■ Task input:
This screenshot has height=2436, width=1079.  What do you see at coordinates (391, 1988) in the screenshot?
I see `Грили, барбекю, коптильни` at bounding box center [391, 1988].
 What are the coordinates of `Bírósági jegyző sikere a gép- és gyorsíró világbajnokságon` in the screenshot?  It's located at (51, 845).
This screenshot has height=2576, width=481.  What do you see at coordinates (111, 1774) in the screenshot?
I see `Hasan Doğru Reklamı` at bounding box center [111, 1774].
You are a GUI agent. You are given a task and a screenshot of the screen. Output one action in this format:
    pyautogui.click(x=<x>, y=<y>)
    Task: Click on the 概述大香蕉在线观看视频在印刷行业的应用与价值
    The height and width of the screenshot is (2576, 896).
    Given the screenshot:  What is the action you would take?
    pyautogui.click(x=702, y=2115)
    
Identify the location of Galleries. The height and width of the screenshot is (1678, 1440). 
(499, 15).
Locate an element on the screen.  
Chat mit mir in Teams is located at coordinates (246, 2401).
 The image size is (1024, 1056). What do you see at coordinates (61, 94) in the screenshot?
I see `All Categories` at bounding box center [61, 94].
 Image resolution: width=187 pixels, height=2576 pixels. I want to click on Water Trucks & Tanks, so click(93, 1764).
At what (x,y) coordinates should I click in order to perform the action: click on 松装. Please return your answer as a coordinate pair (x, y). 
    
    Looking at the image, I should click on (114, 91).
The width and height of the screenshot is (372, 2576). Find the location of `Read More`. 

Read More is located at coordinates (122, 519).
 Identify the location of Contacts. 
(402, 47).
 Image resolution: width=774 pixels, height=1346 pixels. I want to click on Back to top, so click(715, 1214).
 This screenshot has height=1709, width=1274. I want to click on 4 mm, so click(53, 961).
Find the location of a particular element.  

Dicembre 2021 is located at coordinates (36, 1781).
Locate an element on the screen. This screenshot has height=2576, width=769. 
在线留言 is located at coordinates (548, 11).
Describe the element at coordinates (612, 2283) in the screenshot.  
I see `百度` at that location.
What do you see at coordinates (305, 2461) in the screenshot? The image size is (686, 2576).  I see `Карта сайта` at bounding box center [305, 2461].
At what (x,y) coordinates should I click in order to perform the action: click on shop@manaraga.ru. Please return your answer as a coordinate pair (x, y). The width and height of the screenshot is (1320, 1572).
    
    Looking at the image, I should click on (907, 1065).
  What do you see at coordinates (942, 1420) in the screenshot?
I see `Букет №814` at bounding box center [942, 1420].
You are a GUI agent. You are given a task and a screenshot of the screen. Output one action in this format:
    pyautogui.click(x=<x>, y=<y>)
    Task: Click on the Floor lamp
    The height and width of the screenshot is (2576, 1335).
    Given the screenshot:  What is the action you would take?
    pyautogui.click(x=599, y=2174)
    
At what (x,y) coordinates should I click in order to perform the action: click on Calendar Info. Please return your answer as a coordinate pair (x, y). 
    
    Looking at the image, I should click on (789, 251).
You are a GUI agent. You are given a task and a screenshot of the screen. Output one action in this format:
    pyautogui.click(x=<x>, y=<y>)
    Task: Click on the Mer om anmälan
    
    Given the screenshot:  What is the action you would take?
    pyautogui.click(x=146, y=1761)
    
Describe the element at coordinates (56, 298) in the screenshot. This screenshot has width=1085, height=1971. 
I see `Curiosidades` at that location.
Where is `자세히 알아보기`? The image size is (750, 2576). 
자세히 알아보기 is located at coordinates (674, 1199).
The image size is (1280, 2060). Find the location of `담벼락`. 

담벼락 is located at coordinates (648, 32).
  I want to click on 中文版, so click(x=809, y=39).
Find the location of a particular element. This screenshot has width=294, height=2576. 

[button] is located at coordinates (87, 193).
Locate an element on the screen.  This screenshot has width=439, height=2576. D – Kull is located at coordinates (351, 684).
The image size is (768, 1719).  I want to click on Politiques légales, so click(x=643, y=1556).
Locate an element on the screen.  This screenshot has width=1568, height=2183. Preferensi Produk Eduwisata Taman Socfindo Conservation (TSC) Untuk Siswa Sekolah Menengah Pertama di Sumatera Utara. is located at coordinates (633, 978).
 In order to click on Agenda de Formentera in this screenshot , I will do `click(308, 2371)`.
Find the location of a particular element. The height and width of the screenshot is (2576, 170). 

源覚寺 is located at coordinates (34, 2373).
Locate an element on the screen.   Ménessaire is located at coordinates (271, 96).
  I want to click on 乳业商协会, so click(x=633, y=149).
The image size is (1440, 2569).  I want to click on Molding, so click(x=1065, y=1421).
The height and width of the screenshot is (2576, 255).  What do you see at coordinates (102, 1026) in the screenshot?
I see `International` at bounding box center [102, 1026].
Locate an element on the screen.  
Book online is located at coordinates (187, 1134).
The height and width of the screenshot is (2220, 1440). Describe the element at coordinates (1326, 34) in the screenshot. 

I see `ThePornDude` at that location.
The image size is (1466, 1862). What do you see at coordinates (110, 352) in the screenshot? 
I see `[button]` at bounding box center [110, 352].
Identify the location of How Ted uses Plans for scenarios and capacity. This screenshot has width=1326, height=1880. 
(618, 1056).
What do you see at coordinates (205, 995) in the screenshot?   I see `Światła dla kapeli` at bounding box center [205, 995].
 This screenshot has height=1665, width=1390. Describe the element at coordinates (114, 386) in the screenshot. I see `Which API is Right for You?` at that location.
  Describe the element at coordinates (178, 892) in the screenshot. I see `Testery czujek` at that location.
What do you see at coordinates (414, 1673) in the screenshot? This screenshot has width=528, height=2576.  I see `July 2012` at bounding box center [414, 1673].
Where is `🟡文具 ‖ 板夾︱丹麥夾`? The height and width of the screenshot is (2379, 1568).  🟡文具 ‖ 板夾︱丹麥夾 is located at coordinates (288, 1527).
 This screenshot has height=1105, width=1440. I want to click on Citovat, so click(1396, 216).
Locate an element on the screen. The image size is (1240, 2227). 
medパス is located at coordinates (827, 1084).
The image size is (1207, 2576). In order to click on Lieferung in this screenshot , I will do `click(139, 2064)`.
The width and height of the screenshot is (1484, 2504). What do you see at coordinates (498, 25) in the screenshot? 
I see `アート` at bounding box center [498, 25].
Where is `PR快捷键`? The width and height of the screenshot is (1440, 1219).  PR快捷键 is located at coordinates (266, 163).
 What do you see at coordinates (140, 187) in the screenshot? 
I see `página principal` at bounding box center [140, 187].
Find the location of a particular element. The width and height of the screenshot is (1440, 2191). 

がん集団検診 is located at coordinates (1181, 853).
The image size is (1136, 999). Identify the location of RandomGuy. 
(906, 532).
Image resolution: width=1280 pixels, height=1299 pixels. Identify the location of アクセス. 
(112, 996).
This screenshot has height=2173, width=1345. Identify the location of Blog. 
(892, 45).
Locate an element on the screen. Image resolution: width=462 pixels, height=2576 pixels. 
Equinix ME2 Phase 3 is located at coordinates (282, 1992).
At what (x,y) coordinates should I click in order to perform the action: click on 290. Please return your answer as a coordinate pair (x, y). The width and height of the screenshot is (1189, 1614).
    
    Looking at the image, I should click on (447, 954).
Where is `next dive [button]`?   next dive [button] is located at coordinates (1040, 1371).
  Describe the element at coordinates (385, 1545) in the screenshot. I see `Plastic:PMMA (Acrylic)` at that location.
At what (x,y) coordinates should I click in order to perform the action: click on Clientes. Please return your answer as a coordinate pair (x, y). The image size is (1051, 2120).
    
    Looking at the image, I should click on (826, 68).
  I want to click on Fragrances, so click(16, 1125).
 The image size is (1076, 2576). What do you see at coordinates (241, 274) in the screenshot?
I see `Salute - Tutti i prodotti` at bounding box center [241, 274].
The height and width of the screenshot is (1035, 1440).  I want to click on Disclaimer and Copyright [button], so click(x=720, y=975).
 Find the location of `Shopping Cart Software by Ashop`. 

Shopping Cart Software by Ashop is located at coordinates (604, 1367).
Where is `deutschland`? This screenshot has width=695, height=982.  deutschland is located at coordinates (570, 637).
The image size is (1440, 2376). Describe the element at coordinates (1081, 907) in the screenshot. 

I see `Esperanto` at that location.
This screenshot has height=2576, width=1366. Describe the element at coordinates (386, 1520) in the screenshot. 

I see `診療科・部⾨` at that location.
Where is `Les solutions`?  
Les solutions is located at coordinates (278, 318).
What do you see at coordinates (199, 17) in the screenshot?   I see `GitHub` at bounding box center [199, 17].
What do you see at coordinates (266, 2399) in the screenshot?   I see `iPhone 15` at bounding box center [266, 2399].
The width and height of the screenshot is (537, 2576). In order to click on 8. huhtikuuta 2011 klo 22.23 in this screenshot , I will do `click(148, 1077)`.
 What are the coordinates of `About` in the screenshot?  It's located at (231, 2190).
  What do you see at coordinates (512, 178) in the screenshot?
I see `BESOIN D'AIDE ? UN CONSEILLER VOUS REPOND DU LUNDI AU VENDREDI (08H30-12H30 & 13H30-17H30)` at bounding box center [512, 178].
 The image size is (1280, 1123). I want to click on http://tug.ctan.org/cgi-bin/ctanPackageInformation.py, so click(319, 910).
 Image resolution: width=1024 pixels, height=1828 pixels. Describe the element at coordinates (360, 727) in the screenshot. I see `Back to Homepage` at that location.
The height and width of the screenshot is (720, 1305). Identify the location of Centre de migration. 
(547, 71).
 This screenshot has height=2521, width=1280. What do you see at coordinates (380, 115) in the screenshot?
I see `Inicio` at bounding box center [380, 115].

■ What the task asks:
Where a line of the entries contains the word "will", copy that line.

■ Solution to the exercise:
 In order to click on Agenda de Formentera in this screenshot , I will do `click(308, 2371)`.
The image size is (1207, 2576). In order to click on Lieferung in this screenshot , I will do `click(139, 2064)`.
The width and height of the screenshot is (537, 2576). In order to click on 8. huhtikuuta 2011 klo 22.23 in this screenshot , I will do `click(148, 1077)`.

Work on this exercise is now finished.